== Segment start ==

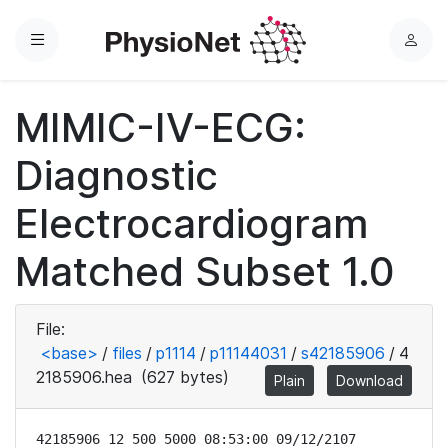
Menu
L
o
g
MIMIC-IV-ECG:
i
n
Diagnostic
Electrocardiogram
Matched Subset 1.0
File:
<base>
/
files
/
p1114
/
p11144031
/
s42185906
/
4
2185906.hea
(627 bytes)
Plain
Download
42185906 12 500 5000 08:53:00 09/12/2107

== Segment end ==

◆ ACTION ITEM ◆
For this step, transcribe all the material above exactly and drop the images.

◆ PROBLEM SOLUTION ◆
Menu
L
o
g
MIMIC-IV-ECG:
i
n
Diagnostic
Electrocardiogram
Matched Subset 1.0
File:
<base>
/
files
/
p1114
/
p11144031
/
s42185906
/
4
2185906.hea
(627 bytes)
Plain
Download
42185906 12 500 5000 08:53:00 09/12/2107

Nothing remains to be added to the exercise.